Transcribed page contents
--------

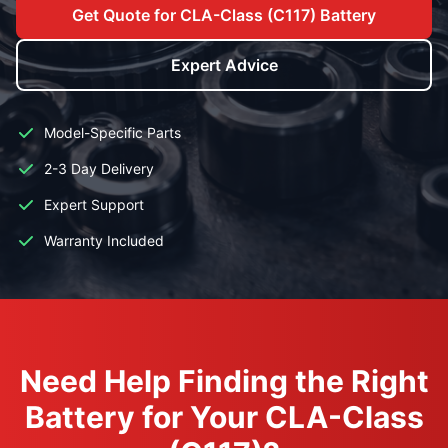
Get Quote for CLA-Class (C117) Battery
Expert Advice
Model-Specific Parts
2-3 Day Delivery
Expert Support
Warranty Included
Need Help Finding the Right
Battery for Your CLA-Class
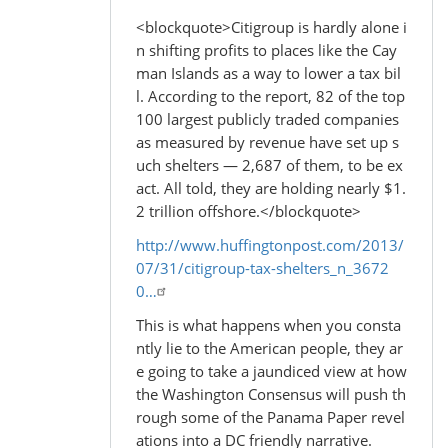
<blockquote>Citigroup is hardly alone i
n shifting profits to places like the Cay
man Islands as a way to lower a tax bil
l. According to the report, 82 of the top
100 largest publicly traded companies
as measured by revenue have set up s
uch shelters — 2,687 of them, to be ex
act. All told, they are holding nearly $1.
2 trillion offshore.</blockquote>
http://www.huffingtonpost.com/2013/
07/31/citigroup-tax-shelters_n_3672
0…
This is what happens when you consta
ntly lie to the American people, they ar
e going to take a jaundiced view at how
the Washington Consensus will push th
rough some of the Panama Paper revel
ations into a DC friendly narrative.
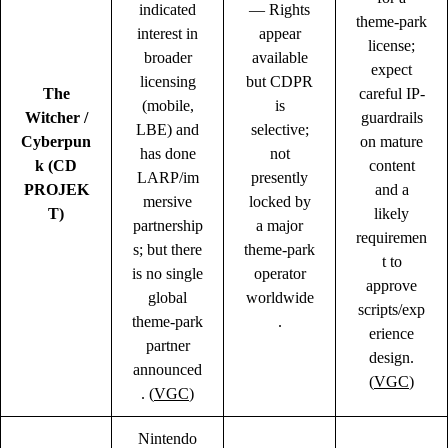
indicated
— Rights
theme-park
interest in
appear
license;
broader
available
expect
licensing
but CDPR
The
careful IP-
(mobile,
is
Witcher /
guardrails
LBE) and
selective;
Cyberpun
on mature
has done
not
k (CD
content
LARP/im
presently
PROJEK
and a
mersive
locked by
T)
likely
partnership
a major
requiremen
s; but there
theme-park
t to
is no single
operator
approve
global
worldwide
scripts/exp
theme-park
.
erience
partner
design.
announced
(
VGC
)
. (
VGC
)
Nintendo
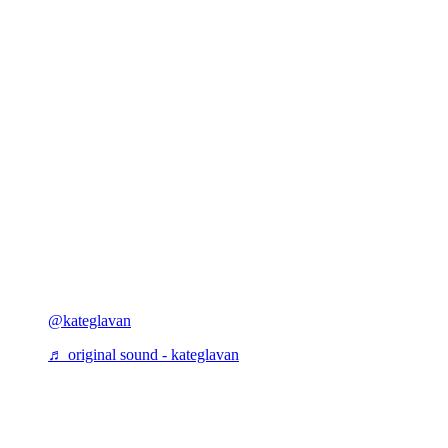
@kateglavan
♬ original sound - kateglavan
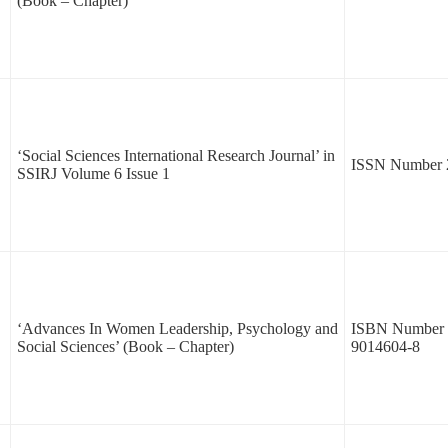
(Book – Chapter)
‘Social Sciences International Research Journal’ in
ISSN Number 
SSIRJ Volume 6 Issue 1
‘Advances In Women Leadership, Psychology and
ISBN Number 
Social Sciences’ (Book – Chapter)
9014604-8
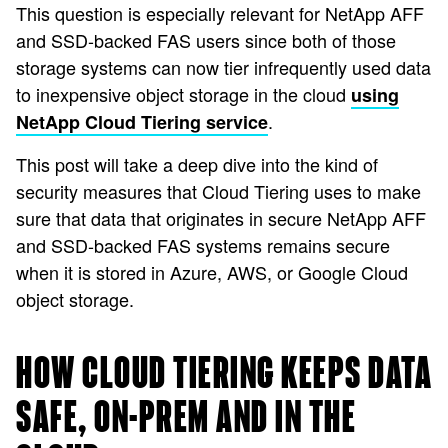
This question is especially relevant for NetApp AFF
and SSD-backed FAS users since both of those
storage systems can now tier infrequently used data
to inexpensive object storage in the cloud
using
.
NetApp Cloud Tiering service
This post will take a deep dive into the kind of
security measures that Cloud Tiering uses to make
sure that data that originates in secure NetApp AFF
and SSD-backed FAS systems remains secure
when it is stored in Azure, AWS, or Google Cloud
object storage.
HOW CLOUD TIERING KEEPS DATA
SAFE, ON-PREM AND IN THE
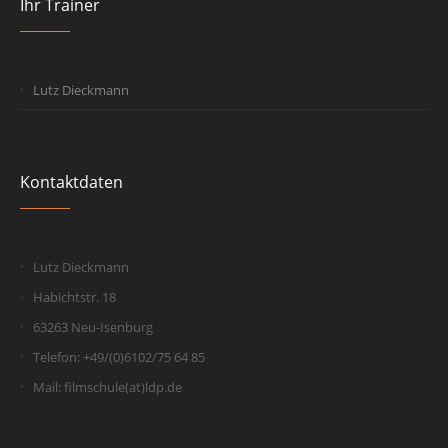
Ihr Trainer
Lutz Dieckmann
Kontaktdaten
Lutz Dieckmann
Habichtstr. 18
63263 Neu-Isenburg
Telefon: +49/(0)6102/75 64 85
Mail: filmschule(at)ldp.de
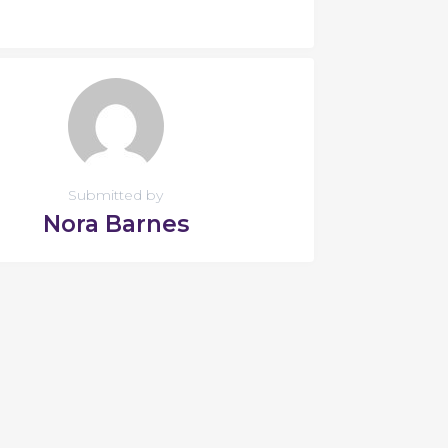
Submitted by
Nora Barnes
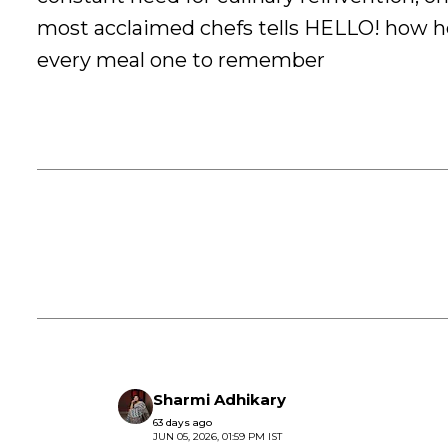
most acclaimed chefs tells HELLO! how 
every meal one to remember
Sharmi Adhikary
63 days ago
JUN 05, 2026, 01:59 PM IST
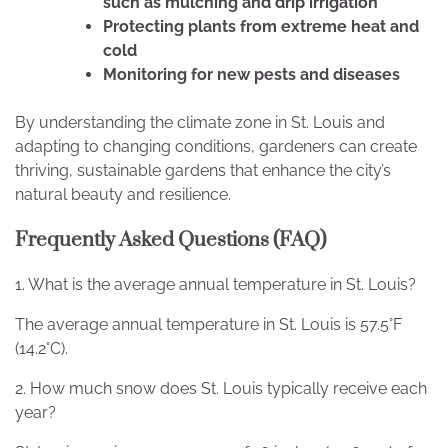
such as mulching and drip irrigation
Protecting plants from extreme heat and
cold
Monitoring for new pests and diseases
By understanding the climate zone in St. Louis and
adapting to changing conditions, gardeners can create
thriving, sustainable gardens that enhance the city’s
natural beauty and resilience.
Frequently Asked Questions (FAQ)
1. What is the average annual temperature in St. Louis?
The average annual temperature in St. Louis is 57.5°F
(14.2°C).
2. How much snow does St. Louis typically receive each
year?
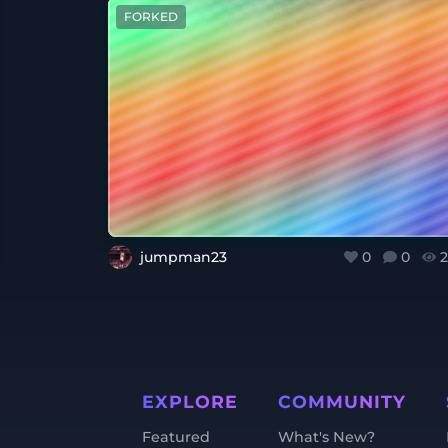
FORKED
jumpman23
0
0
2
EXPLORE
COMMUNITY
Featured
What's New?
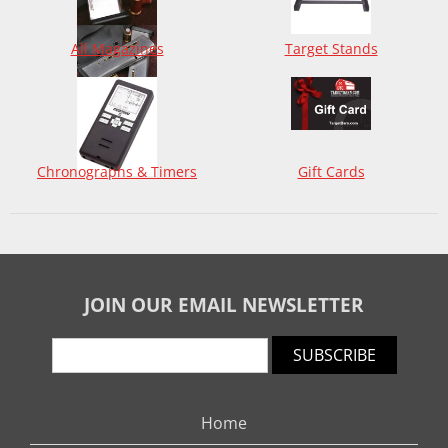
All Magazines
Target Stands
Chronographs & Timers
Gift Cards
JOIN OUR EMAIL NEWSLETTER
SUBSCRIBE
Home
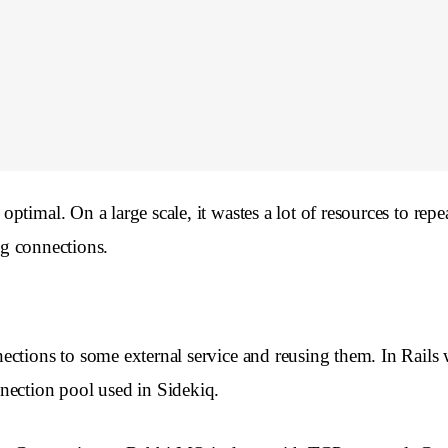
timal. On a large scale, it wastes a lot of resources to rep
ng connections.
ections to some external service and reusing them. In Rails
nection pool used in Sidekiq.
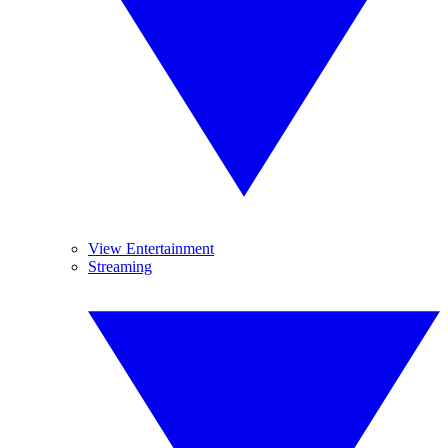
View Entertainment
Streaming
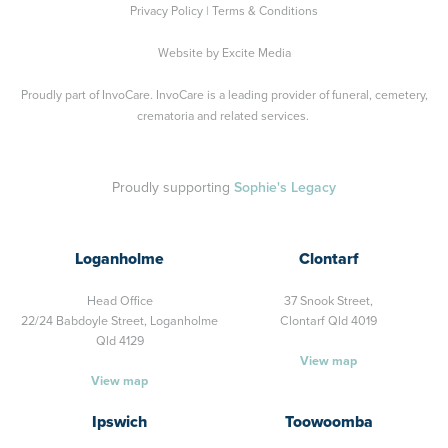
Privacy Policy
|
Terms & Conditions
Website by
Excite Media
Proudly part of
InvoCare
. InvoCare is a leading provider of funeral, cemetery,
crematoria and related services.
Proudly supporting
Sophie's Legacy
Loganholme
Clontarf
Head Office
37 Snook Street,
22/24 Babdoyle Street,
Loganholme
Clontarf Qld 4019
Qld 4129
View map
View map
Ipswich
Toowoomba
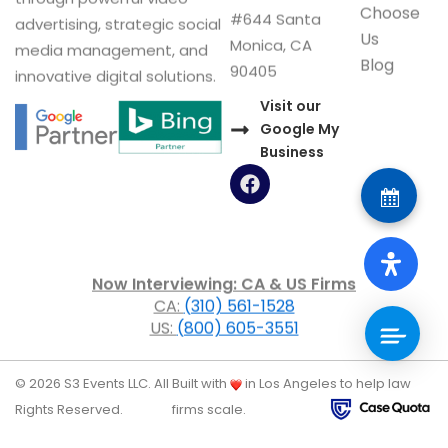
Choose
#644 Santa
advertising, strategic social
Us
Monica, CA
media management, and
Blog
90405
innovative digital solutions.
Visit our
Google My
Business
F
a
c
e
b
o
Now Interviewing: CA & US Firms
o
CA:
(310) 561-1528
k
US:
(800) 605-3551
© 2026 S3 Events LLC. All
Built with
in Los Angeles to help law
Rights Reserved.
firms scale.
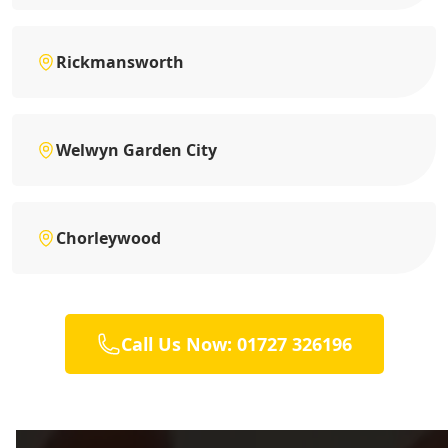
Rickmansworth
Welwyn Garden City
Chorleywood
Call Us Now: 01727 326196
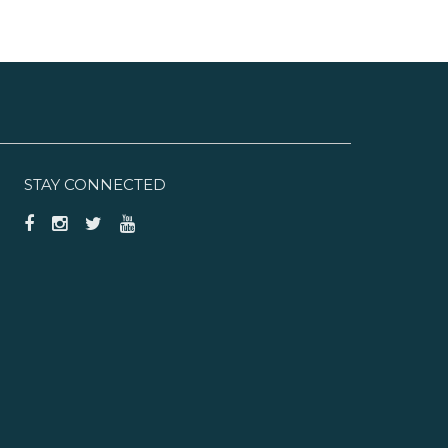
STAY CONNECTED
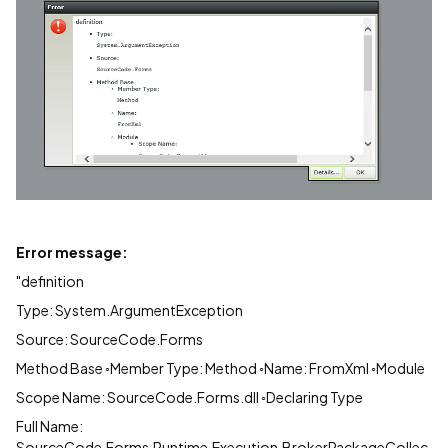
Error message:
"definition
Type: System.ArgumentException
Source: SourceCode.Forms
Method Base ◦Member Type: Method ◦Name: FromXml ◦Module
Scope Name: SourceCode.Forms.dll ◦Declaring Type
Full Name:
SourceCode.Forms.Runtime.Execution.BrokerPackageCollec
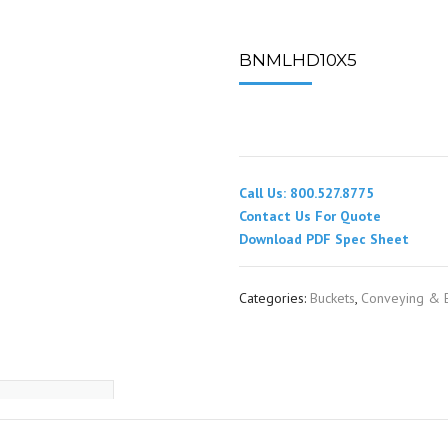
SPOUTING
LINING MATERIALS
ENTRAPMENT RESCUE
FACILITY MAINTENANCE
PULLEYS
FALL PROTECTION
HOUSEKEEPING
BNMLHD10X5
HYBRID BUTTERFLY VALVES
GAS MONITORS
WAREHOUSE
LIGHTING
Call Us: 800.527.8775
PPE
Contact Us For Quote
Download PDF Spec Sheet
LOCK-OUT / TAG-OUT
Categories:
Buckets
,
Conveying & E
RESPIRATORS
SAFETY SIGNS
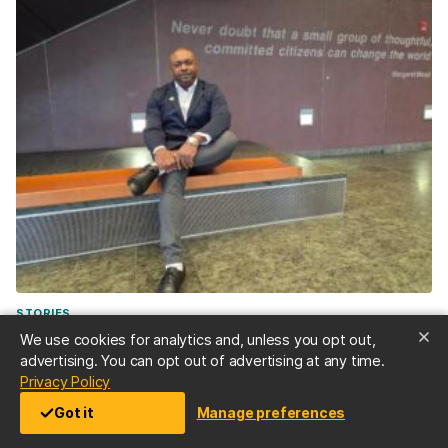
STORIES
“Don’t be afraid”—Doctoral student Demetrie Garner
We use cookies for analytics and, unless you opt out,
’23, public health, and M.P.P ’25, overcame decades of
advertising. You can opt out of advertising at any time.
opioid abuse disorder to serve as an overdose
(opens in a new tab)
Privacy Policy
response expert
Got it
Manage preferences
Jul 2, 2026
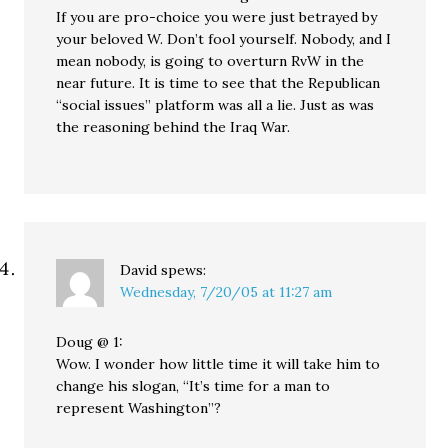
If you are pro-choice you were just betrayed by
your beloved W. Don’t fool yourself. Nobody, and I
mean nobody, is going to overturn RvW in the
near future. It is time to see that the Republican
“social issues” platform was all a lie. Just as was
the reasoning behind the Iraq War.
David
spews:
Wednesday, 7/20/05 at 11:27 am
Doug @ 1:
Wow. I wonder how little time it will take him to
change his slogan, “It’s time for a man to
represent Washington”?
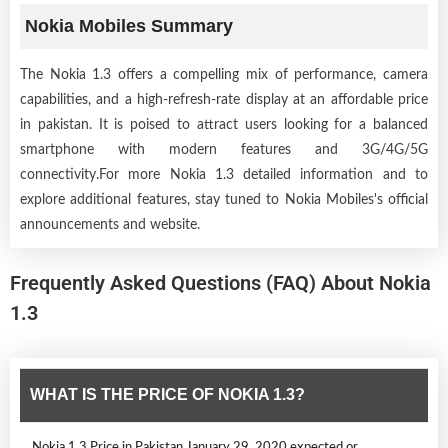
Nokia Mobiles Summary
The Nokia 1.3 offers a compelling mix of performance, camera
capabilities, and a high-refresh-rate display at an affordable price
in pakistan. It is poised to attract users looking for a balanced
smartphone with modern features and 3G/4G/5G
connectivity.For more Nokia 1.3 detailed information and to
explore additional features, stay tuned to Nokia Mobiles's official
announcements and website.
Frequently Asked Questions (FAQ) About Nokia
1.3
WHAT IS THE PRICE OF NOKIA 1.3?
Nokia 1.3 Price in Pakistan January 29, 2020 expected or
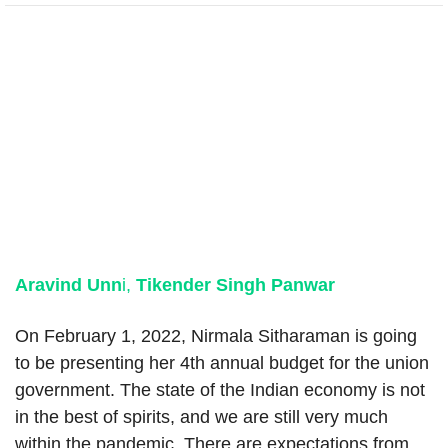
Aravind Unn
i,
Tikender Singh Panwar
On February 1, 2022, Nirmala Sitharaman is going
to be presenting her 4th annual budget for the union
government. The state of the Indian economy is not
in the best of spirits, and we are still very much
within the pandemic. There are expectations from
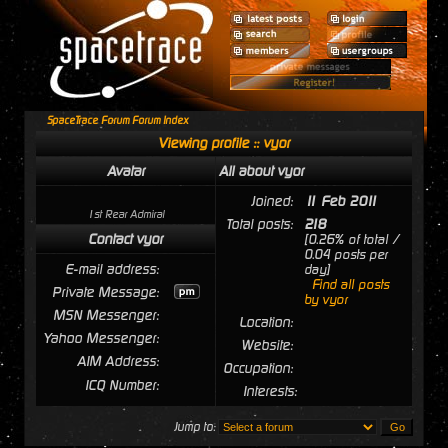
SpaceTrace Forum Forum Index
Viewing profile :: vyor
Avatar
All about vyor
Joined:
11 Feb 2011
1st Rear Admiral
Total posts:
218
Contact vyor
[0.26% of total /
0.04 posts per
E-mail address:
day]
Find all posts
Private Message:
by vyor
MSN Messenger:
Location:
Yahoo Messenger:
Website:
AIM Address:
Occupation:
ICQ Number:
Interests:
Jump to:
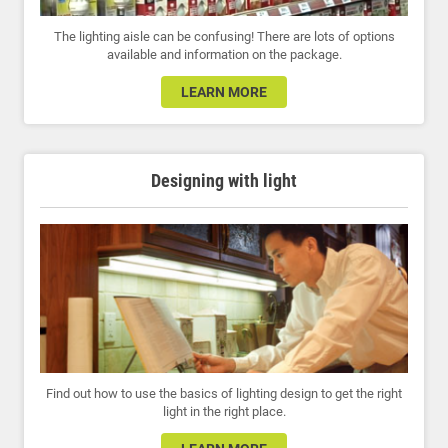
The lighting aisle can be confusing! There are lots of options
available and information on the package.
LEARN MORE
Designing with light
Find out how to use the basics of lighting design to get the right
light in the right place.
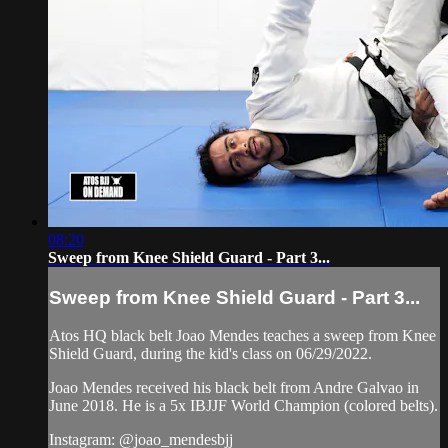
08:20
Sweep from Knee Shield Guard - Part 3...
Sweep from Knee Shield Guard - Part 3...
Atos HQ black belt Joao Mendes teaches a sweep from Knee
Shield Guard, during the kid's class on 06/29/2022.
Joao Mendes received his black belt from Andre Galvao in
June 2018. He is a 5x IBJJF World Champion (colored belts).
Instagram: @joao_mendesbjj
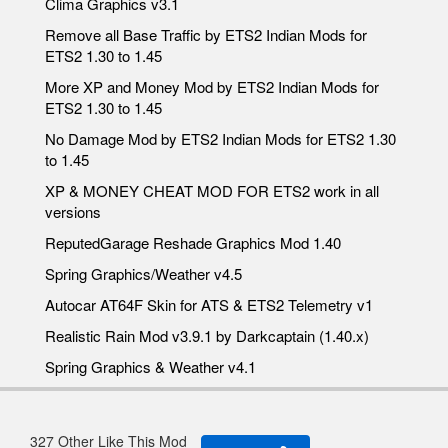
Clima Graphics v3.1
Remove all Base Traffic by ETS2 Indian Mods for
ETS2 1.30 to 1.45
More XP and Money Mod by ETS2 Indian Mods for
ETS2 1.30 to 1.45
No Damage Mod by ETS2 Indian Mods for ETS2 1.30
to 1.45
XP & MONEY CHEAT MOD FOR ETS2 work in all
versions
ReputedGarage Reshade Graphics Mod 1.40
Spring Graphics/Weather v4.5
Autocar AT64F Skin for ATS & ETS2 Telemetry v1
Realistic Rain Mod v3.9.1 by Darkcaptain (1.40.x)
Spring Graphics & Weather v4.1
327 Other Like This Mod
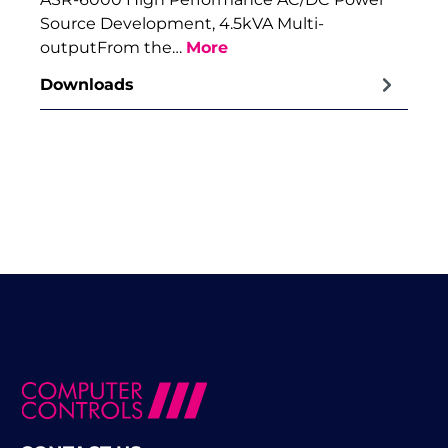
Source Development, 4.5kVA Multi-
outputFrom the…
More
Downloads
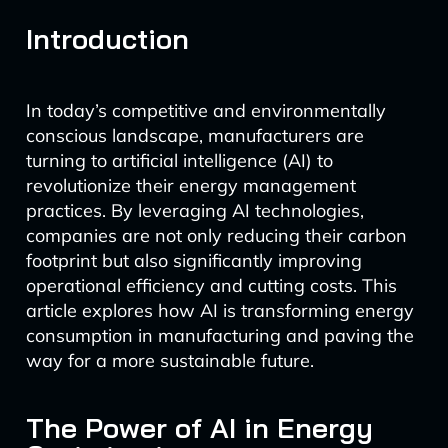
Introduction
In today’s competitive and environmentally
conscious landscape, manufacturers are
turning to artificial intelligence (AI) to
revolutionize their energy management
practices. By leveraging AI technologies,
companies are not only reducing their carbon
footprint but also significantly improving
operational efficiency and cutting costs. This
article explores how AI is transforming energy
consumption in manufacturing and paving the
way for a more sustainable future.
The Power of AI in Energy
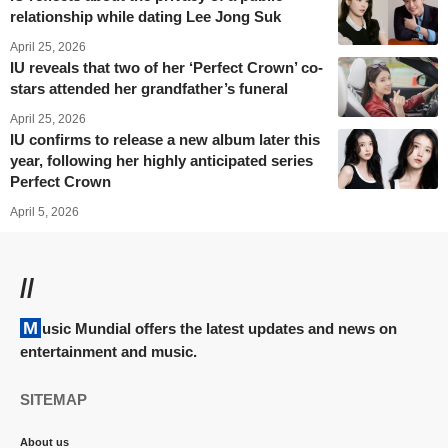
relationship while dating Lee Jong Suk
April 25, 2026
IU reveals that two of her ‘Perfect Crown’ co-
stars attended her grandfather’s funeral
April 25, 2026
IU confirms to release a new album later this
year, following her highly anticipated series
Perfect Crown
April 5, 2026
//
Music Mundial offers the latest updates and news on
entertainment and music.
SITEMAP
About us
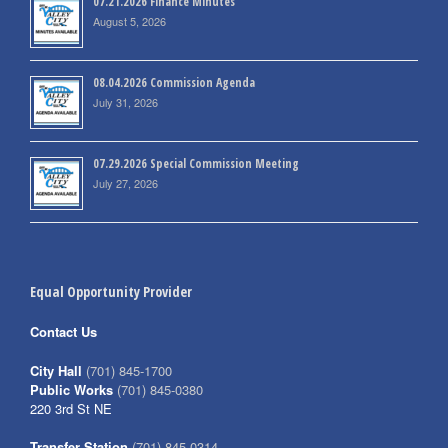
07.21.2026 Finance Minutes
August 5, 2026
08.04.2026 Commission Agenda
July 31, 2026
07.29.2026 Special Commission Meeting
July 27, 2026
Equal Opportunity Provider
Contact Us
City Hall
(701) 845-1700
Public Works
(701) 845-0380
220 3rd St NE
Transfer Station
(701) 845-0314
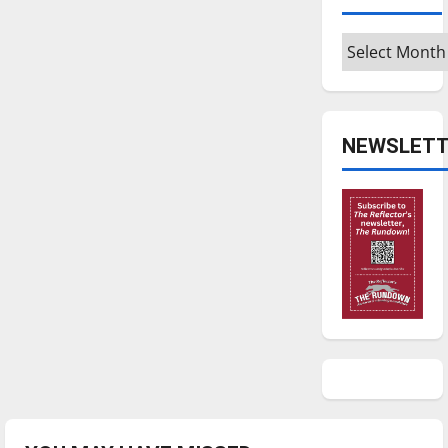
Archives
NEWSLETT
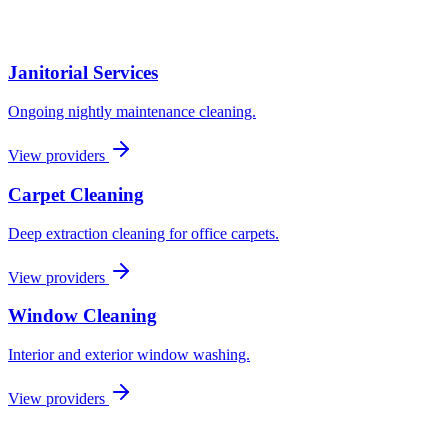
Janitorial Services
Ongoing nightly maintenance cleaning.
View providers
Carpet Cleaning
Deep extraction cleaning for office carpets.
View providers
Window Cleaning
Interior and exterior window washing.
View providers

--------

## [TASK GOAL]
Write out exactly the lines above between the line with "your beloved W." and the line with "Wow. I wonder", inclusive, and nothing beyond them.

## [EXERCISE ANSWER]
your beloved W. Don’t fool yourself. Nobody, and I
mean nobody, is going to overturn RvW in the
near future. It is time to see that the Republican
“social issues” platform was all a lie. Just as was
the reasoning behind the Iraq War.
David
spews:
Wednesday, 7/20/05 at 11:27 am
Doug @ 1:
Wow. I wonder how little time it will take him to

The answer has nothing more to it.